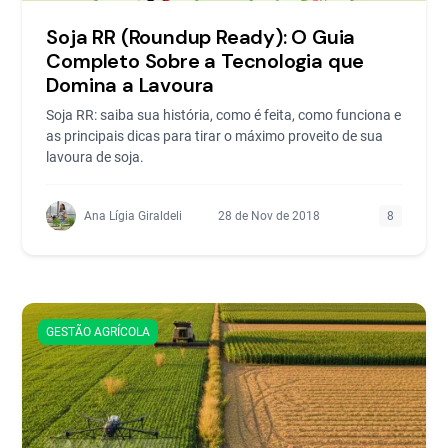
Soja RR (Roundup Ready): O Guia
Completo Sobre a Tecnologia que
Domina a Lavoura
Soja RR: saiba sua história, como é feita, como funciona e
as principais dicas para tirar o máximo proveito de sua
lavoura de soja.
Ana Lígia Giraldeli
28 de Nov de 2018
8
GESTÃO AGRÍCOLA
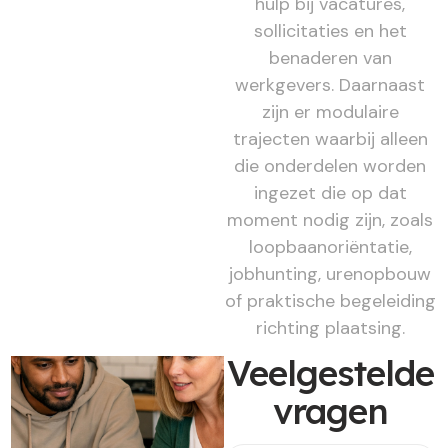
hulp bij vacatures,
sollicitaties en het
benaderen van
werkgevers. Daarnaast
zijn er modulaire
trajecten waarbij alleen
die onderdelen worden
ingezet die op dat
moment nodig zijn, zoals
loopbaanoriëntatie,
jobhunting, urenopbouw
of praktische begeleiding
richting plaatsing.
Veelgestelde
vragen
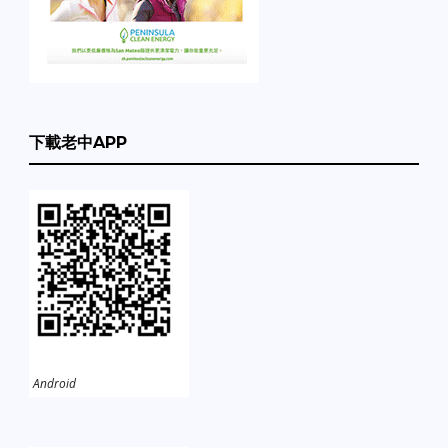
下載老中APP
Android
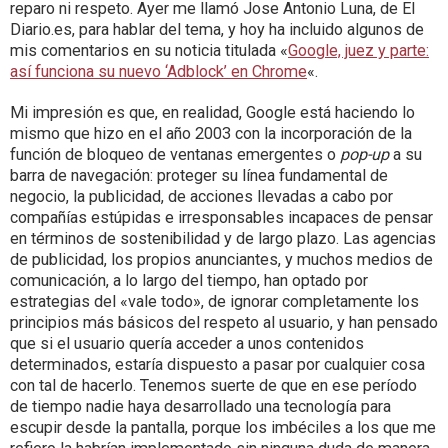
reparo ni respeto. Ayer me llamó Jose Antonio Luna, de El
Diario.es, para hablar del tema, y hoy ha incluido algunos de
mis comentarios en su noticia titulada «
Google, juez y parte:
así funciona su nuevo ‘Adblock’ en Chrome
«.
Mi impresión es que, en realidad, Google está haciendo lo
mismo que hizo en el año 2003 con la incorporación de la
función de bloqueo de ventanas emergentes o
pop-up
a su
barra de navegación: proteger su línea fundamental de
negocio, la publicidad, de acciones llevadas a cabo por
compañías estúpidas e irresponsables incapaces de pensar
en términos de sostenibilidad y de largo plazo. Las agencias
de publicidad, los propios anunciantes, y muchos medios de
comunicación, a lo largo del tiempo, han optado por
estrategias del «vale todo», de ignorar completamente los
principios más básicos del respeto al usuario, y han pensado
que si el usuario quería acceder a unos contenidos
determinados, estaría dispuesto a pasar por cualquier cosa
con tal de hacerlo. Tenemos suerte de que en ese período
de tiempo nadie haya desarrollado una tecnología para
escupir desde la pantalla, porque los imbéciles a los que me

┄┄┄┄┄┄┄┄┄┄┄┄┄┄┄┄┄┄┄┄

▶ EXERCISE DETAILS
Would you write out the data exactly, with no pictures in the copy?

▶ WRITTEN REPLY
Soja RR (Roundup Ready): O Guia
Completo Sobre a Tecnologia que
Domina a Lavoura
Soja RR: saiba sua história, como é feita, como funciona e
as principais dicas para tirar o máximo proveito de sua
lavoura de soja.
Ana Lígia Giraldeli
28 de Nov de 2018
8
GESTÃO AGRÍCOLA
hulp bij vacatures,
sollicitaties en het
benaderen van
werkgevers. Daarnaast
zijn er modulaire
trajecten waarbij alleen
die onderdelen worden
ingezet die op dat
moment nodig zijn, zoals
loopbaanoriëntatie,
jobhunting, urenopbouw
of praktische begeleiding
richting plaatsing.
Veelgestelde
vragen
下載老中APP
Android
reparo ni respeto. Ayer me llamó Jose Antonio Luna, de El
Diario.es, para hablar del tema, y hoy ha incluido algunos de
mis comentarios en su noticia titulada «
Google, juez y parte:
así funciona su nuevo ‘Adblock’ en Chrome
«.
Mi impresión es que, en realidad, Google está haciendo lo
mismo que hizo en el año 2003 con la incorporación de la
función de bloqueo de ventanas emergentes o
pop-up
a su
barra de navegación: proteger su línea fundamental de
negocio, la publicidad, de acciones llevadas a cabo por
compañías estúpidas e irresponsables incapaces de pensar
en términos de sostenibilidad y de largo plazo. Las agencias
de publicidad, los propios anunciantes, y muchos medios de
comunicación, a lo largo del tiempo, han optado por
estrategias del «vale todo», de ignorar completamente los
principios más básicos del respeto al usuario, y han pensado
que si el usuario quería acceder a unos contenidos
determinados, estaría dispuesto a pasar por cualquier cosa
con tal de hacerlo. Tenemos suerte de que en ese período
de tiempo nadie haya desarrollado una tecnología para
escupir desde la pantalla, porque los imbéciles a los que me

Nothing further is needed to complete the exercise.